The U.S. dollar has been strong for a while now. Too strong, in fact, according to economists and certainly the president, who is leveraging tariffs to try and get better trade deals with economies around the globe.
“China, their currency is dropping like a rock. Our currency is going up. I have to tell you, it puts us at a disadvantage,” Donald Trump said in a July interview with the Wall Street Journal.
With the trade war against China waging on, the Chinese yuan has fallen to a 7:1 ratio, which has softened the blow a bit from Trump’s seemingly endless tariff volleys.
While coming just short of labeling China a currency manipulator, the Chinese yuan has fallen 10 percent in the past six months while the dollar keeps rising.
But all of that is about to change, according to gold speculator and finance expert James Rickards.
Per a recent column on Daily Reckoning:
After biding their time, Trump and Mnuchin are ready to lower the boom on China with a cheap-dollar policy after the U.S. midterm elections. Of course, China will not be alone in feeling the impact of the new cheap dollar. Europe and the euro are also in the line of fire.
With this background in mind, what is the outlook for U.S. dollar exchange rates?
The single most important factor in the analysis is that two currencies cannot devalue against each other at the same time. It’s a mathematical impossibility. If one currency is going down against another, then the other must be going up. There’s no other way.
From January 2010 (when Obama launched the currency war) to August 2011 (when the dollar hit an all-time low), the currency wars benefited the U.S. at the expense of Europe, emerging markets and China. This was considered necessary by the participants at the G-20 leaders summit in Pittsburgh in September 2009.
The U.S. was and is the world’s largest economy. If the U.S. could not escape the impact of the 2008 financial panic, no one else would, either. In effect, the world would suffer stronger currencies while the U.S. devalued to jump-start the global recovery.
After August 2011, the dollar was allowed to revalue upward while the rest of the world, especially Europe and China, was allowed to devalue so they could claim some benefit from a weaker currency. This worked in the short run, but the problem was that the U.S. never returned to sustained growth at the prior trend of 3.25% growth per year.
The U.S. endured a long depression from 2007 until today with annual growth of about 2.3%. Europe and China got a boost, but the U.S. never pulled away from the pack.
Since then, it has been a matter of taking turns. The euro is allowed to depreciate to help growth and the banking system as the dollar gets stronger based on a slightly stronger U.S. economy. But no major economy has solved the problem of achieving self-sustaining trend growth.

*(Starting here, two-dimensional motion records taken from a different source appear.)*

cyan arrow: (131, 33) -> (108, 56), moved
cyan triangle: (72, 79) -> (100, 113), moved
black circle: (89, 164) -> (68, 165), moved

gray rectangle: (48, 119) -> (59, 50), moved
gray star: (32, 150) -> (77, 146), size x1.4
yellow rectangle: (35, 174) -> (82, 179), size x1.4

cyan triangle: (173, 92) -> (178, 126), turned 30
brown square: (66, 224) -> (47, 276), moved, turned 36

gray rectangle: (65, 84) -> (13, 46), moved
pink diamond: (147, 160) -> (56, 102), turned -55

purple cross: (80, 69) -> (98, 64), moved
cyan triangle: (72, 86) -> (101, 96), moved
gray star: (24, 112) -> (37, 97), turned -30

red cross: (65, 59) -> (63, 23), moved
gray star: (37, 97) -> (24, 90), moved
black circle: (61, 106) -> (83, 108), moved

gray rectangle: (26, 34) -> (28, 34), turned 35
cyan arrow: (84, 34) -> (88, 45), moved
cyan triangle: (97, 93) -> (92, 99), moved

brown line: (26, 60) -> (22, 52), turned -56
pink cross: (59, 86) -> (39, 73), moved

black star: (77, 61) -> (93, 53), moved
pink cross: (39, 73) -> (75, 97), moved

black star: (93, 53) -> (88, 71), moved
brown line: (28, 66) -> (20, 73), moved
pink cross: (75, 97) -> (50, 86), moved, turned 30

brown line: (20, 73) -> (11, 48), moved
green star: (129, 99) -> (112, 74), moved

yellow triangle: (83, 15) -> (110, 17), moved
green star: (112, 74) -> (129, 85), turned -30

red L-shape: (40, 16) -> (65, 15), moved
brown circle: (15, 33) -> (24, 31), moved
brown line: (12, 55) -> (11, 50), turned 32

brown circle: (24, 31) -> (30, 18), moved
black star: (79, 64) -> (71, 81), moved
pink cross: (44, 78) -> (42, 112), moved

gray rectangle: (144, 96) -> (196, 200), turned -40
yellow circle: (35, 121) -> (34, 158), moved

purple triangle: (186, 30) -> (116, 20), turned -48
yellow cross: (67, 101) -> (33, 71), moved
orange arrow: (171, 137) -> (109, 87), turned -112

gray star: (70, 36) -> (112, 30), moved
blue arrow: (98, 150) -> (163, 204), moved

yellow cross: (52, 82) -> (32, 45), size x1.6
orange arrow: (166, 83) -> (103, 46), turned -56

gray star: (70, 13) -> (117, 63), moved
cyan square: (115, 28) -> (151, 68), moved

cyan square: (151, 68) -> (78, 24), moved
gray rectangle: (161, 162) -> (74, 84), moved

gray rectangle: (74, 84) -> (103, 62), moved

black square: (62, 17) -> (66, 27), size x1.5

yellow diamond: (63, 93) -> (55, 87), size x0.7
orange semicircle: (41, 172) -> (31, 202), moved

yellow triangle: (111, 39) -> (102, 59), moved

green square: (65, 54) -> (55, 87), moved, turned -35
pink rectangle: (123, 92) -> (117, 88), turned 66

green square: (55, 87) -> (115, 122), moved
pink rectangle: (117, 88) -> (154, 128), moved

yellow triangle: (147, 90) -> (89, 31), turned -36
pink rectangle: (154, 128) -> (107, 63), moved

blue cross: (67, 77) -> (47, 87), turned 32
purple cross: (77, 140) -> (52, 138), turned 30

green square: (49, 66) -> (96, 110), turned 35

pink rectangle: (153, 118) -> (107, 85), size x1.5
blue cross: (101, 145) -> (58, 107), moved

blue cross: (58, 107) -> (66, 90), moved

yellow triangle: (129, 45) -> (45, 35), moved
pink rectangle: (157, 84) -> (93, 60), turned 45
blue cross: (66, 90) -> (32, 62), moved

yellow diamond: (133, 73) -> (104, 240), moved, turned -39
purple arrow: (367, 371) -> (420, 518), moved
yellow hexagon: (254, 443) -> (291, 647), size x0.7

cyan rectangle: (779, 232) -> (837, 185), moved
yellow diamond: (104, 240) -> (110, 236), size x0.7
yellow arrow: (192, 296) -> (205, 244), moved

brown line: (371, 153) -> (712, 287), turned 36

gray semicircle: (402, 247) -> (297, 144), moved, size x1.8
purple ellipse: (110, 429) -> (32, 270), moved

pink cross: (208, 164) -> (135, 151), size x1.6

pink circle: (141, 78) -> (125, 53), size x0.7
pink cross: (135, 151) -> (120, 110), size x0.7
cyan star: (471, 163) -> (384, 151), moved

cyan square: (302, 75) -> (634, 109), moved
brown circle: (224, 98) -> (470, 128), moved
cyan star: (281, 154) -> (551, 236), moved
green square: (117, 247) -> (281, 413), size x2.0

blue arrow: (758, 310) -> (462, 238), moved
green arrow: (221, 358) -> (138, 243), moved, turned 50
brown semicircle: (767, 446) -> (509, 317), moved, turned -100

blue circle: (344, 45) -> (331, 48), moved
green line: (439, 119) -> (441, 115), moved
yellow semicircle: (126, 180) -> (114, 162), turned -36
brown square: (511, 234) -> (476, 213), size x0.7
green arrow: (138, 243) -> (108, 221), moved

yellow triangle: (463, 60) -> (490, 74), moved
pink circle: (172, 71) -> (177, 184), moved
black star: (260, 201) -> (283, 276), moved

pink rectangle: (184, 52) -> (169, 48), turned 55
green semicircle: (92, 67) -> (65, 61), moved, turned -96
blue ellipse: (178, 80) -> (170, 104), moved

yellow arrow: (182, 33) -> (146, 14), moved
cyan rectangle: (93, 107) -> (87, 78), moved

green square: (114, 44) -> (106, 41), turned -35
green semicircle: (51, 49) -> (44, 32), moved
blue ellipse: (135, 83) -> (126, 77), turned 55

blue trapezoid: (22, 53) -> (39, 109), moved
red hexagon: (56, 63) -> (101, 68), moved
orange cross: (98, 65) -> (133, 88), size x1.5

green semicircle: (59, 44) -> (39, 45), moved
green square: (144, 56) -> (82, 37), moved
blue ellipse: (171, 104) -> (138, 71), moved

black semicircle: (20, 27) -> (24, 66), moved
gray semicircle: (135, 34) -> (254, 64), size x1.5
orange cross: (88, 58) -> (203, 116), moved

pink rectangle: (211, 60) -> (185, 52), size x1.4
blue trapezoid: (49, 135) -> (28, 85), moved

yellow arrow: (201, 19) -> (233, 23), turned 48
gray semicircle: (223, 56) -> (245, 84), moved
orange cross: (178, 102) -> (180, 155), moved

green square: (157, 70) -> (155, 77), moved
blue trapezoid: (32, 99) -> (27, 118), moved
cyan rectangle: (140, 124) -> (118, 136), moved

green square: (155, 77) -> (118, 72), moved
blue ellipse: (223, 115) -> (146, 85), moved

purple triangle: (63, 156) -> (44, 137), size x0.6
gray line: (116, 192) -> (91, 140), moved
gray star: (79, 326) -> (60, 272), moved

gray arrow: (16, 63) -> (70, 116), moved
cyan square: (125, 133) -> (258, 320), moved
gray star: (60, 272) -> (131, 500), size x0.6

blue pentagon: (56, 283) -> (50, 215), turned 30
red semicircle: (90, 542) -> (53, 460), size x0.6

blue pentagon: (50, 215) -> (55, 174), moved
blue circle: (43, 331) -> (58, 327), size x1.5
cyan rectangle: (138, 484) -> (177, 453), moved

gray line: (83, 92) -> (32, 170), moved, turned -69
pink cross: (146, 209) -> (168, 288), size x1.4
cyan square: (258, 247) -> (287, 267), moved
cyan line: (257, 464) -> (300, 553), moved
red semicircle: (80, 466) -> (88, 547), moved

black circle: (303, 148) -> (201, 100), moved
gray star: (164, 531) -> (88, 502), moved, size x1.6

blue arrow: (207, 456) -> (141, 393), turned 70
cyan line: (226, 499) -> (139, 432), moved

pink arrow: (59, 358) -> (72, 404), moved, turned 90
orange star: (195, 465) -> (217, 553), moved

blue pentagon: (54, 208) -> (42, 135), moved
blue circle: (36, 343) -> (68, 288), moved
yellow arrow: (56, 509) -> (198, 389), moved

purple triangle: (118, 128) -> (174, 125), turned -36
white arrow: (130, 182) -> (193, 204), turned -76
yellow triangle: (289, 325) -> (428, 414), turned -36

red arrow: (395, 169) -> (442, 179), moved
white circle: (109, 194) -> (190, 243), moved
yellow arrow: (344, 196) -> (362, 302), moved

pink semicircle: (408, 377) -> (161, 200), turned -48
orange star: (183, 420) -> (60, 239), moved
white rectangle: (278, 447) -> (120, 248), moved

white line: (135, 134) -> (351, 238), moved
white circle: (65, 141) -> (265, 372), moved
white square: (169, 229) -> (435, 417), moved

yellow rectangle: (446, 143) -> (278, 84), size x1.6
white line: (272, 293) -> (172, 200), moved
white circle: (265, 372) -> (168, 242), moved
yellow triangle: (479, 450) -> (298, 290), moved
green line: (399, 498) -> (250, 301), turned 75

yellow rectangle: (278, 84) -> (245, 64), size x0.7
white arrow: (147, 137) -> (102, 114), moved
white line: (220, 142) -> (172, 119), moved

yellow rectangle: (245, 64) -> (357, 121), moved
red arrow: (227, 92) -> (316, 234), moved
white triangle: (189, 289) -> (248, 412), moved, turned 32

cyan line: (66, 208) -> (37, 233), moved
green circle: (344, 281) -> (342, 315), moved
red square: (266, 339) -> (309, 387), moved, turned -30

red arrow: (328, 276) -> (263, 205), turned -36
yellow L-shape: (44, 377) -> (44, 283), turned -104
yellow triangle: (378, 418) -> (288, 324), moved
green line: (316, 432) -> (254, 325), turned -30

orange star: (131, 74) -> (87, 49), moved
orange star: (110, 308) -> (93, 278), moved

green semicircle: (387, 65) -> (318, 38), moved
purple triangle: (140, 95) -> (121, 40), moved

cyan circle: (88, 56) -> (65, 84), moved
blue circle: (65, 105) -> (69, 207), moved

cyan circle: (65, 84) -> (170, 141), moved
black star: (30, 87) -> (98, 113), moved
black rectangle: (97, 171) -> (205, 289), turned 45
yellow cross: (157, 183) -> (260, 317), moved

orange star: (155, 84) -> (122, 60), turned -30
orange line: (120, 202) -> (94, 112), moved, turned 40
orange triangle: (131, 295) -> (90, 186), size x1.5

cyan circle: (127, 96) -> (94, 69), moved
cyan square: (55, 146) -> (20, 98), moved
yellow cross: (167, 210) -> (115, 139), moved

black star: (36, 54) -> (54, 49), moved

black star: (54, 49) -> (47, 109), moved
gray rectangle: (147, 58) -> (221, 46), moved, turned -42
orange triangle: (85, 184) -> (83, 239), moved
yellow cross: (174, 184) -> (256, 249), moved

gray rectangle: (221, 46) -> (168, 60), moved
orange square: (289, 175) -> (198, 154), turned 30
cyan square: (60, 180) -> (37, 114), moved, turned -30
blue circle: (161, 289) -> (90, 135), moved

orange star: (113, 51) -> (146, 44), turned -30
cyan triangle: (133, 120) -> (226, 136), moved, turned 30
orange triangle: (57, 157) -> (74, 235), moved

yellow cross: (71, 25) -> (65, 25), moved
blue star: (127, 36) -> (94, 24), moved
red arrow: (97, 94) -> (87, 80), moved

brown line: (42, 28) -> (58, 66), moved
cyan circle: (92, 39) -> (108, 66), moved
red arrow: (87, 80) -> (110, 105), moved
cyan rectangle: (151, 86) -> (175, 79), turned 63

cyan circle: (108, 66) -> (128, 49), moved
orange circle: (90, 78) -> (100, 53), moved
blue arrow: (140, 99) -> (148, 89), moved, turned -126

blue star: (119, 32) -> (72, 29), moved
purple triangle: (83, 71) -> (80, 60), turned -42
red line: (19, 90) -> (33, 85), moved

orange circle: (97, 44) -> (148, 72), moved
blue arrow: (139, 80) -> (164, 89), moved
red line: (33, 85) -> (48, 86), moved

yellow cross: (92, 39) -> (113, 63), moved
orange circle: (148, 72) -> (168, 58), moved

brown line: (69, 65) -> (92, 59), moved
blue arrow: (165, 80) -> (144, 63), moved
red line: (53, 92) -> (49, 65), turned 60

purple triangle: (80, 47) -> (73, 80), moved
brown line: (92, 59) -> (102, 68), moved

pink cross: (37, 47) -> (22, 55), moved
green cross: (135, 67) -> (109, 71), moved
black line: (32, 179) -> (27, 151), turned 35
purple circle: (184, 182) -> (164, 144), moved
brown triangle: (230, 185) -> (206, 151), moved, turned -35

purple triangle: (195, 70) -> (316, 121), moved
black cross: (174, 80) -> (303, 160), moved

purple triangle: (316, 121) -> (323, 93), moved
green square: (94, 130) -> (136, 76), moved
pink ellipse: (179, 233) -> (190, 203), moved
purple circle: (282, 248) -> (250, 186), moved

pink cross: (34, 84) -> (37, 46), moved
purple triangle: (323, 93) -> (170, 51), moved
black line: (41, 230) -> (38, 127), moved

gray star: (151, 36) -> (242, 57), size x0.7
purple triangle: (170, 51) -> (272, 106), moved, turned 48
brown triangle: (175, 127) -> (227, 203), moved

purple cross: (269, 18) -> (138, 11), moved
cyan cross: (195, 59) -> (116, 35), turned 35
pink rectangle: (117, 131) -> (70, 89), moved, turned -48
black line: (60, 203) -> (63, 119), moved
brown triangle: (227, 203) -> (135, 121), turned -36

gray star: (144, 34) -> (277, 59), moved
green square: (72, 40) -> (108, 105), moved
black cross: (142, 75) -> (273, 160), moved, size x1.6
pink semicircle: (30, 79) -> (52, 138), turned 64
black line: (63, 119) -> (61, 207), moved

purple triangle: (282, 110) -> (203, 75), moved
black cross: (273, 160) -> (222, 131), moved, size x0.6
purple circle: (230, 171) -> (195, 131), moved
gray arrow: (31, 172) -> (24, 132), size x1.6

While all of this has been going on, China has been free-riding, Rickards said.
There have been periods of a soft peg of the yuan to the dollar, but there are intermittent periods of a weaker yuan. China executed shock devaluations in August 2015 and December 2015.
Both times, U.S. stocks fell 11% in a matter of weeks. China has just executed a 10% slow-motion devaluation over the past six months. U.S. stocks have started to sink again.
Now Trump and Mnuchin are saying, “Enough!” The Europeans will have to take their turn with a stronger currency and China will be penalized for their currency manipulation. A weaker dollar is coming.
Whether this will be achieved with cooperation by the Fed or direct intervention by the Treasury remains to be seen, but a weaker dollar is the only way out of the U.S. growth conundrum and debt debacle.